It was another bright, crisp day and if I'm being honest the idea of staying inside and enjoying it as a spectator sport had its appeal. The spadgers were making inroads on the freshly filled feeders and a dozen starlings came in to attack the fat balls. Both the families of spadgers were in, though Team Silver looked sorely depleted, never more than five at a time flying in from that direction. The woodpigeons are drifting back to gardens and rooftops (I wonder how many, if any, are the local breeding population) but aren't settling in the fields for any great length of time. The school playing field is starting to approach double figures of black-headed gulls amongst the playtime melee.
I appear to be in a filling in the gaps mood lately. I got the lunchtime train into town with a view to make my way over to Chisworth to see if the flock of waxwings was still about. (It's a straightforward journey on paper but making the connections with the bus between Glossop and Marple is an art.) Arriving at Oxford Road the Southport train was sitting there ready to leave ten minutes late. I took this as an omen and got on. I wouldn't have had much time for birdwatching at Southport or Martin Mere so I got off at Appley Bridge to explore the quarry lake just down the road from the station.
Most of the time when I indulge in these speculative forays I get a decent walk out of it and often find a gem that I've been missing. It's not very often I find a dud, today was one of them. You can only approach it from a distance on the main road and it's just a small drowned quarry with no surrounding vegetation. The birdwatching cupboard wasn't entirely bare: a flock of more than a hundred black-headed gulls loafed on the water in the company of a dozen common gulls, half a dozen lesser black-backs, a few herring gulls and a pair of coots. It's the sort of site you keep an eye on if it's local but you wouldn't make a special trip without good reason.

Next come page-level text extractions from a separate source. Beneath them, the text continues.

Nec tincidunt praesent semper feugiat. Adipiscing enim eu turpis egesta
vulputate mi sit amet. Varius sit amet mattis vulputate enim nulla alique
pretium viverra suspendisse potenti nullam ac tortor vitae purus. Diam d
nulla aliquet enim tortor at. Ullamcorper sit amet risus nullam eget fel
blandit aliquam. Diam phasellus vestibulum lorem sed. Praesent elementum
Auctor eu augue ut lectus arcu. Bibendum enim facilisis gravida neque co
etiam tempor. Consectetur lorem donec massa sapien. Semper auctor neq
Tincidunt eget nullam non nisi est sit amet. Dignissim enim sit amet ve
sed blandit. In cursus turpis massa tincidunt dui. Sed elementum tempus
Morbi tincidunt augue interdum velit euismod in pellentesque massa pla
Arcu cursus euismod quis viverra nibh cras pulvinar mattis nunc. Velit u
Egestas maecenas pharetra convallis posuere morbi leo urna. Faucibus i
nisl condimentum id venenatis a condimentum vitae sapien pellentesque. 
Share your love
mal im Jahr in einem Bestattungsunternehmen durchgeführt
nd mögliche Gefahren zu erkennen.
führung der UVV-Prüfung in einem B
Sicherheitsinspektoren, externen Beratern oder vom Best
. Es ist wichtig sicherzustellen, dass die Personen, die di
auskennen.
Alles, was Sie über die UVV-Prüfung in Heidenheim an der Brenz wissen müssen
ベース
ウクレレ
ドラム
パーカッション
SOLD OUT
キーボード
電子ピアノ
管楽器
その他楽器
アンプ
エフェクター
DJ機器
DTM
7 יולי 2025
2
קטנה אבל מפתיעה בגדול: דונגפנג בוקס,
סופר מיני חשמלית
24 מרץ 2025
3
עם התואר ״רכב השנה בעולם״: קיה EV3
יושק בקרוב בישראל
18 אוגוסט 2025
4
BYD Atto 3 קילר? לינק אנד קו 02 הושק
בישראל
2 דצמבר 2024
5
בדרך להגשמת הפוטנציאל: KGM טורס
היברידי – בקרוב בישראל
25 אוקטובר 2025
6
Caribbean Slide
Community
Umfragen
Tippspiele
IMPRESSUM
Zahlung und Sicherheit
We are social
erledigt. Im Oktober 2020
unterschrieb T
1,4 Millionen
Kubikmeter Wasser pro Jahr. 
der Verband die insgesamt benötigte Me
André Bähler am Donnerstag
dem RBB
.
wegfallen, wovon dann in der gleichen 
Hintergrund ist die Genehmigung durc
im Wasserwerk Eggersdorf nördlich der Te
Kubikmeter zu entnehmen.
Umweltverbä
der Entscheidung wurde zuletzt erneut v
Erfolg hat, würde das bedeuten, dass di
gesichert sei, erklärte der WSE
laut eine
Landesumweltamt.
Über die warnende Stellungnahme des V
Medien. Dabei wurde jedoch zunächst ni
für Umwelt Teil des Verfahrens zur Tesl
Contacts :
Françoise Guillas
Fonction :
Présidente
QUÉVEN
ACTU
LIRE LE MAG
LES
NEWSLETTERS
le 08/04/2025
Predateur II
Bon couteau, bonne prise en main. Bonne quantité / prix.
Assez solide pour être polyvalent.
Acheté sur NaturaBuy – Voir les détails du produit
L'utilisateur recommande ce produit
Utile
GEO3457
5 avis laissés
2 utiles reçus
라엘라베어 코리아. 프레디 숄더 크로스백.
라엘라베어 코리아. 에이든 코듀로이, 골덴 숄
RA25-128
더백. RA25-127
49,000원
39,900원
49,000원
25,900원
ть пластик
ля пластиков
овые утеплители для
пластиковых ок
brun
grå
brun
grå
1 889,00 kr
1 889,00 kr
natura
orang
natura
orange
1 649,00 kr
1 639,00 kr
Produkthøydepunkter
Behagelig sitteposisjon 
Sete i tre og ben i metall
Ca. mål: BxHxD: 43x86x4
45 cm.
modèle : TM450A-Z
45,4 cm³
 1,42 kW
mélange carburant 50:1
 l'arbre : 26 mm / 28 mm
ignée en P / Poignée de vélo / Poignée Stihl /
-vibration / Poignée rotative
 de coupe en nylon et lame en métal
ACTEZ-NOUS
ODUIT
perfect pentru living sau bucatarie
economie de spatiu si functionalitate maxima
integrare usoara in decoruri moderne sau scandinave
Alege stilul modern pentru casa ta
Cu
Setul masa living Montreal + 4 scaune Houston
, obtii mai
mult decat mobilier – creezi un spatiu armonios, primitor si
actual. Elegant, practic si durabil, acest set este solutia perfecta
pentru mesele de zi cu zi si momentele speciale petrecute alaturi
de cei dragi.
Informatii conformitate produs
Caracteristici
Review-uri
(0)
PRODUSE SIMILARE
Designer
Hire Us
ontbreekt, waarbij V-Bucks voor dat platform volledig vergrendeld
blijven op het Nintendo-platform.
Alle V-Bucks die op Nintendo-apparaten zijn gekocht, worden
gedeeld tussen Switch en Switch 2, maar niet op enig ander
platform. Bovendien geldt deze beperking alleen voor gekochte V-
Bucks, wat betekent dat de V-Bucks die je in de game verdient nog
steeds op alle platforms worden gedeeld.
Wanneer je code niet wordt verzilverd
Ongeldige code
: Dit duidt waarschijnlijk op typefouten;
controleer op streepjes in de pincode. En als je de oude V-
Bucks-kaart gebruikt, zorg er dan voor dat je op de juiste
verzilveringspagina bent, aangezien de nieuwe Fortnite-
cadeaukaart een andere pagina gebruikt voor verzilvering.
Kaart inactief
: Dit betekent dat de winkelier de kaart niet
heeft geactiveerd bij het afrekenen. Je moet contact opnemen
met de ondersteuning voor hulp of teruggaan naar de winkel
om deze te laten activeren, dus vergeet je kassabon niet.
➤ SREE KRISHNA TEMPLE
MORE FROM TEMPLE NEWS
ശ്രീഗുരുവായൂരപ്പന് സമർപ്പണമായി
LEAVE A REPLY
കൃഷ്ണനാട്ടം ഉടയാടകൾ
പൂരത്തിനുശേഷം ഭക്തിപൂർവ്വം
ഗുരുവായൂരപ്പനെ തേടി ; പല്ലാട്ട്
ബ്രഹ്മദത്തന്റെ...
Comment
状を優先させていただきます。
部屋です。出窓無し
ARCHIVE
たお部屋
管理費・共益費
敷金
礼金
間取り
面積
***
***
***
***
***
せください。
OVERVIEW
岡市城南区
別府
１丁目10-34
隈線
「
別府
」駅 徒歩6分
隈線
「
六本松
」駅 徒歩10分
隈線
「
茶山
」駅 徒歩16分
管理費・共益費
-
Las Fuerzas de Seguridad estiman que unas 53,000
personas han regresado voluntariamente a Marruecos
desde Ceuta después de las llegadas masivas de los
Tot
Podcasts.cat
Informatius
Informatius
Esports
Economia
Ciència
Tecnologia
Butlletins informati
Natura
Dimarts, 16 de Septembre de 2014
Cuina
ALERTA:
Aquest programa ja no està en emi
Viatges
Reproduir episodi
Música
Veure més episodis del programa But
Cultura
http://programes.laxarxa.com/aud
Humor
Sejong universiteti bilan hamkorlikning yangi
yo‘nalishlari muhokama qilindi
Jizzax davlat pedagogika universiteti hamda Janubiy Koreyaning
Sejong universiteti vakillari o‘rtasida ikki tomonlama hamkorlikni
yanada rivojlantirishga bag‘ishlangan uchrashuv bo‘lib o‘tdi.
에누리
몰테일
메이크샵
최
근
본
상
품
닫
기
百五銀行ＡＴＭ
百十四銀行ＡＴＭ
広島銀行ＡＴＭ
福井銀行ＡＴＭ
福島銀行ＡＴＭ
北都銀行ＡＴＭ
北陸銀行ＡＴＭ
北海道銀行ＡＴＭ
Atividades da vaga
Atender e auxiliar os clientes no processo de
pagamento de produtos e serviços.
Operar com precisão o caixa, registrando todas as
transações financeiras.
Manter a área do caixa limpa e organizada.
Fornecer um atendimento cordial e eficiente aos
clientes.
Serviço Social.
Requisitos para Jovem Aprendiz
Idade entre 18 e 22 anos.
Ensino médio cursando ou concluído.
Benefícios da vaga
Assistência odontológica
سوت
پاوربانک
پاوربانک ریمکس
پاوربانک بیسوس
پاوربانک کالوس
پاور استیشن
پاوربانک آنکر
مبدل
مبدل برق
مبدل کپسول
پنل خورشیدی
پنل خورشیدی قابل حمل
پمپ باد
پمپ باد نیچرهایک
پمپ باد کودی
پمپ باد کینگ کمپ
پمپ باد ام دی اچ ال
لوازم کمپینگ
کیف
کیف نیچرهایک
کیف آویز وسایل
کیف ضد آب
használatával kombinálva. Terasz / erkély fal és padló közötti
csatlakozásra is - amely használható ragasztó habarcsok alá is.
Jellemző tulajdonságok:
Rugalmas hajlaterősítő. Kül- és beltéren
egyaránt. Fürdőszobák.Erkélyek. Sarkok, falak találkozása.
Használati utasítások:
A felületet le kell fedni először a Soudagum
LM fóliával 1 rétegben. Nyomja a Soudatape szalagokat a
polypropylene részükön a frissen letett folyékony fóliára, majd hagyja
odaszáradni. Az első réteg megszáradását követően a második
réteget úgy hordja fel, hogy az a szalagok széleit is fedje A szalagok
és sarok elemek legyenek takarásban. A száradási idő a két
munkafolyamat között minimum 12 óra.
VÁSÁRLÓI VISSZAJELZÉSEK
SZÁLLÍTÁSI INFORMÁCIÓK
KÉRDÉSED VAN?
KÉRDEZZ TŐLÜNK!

On the way back to the station the hawthorn hedgerows were thick with hungry blackbirds that didn't pay any heed to passersby and song thrushes which dropped down to the floor behind the hedge if anyone got within arm's length.
There's a train every half hour so it was no hardship getting back though I'd have been better advised waiting half an hour for the train home rather than getting the bus, the rush hour traffic jam down Chester Road seems to kick in before the school run these days.